- _WHAT IS NEEDED_
Your task is to copy the lines of the data below from the line holding "2025 sarà disponibile" through the line holding "pponese che costituiscono", inclusive, exactly and with nothing added.

GIVEN RECORDS Start Marker

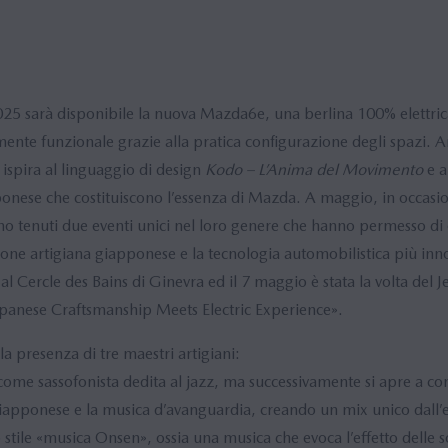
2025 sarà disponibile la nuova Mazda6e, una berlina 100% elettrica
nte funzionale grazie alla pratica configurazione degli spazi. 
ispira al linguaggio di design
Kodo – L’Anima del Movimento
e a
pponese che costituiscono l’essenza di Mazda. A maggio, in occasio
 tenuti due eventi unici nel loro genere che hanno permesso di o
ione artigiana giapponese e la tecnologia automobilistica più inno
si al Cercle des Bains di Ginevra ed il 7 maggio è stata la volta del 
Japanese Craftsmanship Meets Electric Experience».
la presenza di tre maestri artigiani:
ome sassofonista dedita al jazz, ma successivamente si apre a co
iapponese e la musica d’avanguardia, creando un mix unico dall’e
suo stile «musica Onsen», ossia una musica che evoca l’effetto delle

GIVEN RECORDS End Marker
GIVEN RECORDS Start Marker

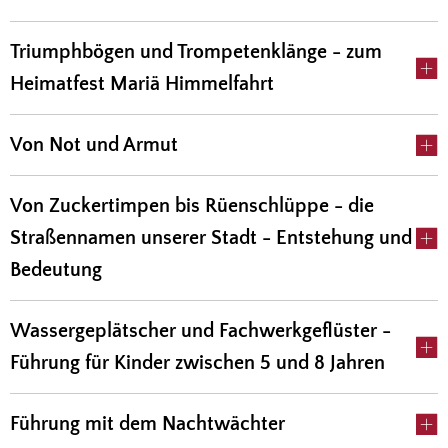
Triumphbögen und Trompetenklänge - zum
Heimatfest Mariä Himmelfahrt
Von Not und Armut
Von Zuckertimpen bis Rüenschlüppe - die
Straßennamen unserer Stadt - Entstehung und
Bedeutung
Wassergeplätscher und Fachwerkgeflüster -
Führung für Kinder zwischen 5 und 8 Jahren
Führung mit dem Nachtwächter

GIVEN RECORDS End Marker
GIVEN RECORDS Start Marker

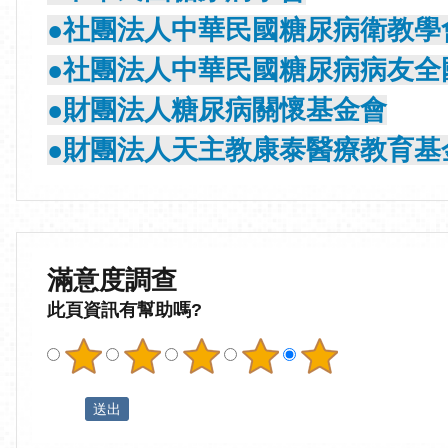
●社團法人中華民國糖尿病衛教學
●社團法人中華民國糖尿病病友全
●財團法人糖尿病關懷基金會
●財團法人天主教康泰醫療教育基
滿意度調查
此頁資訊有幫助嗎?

GIVEN RECORDS End Marker

- _ANSWER TO THIS TASK_
2025 sarà disponibile la nuova Mazda6e, una berlina 100% elettrica
nte funzionale grazie alla pratica configurazione degli spazi. 
ispira al linguaggio di design
Kodo – L’Anima del Movimento
e a
pponese che costituiscono l’essenza di Mazda. A maggio, in occasio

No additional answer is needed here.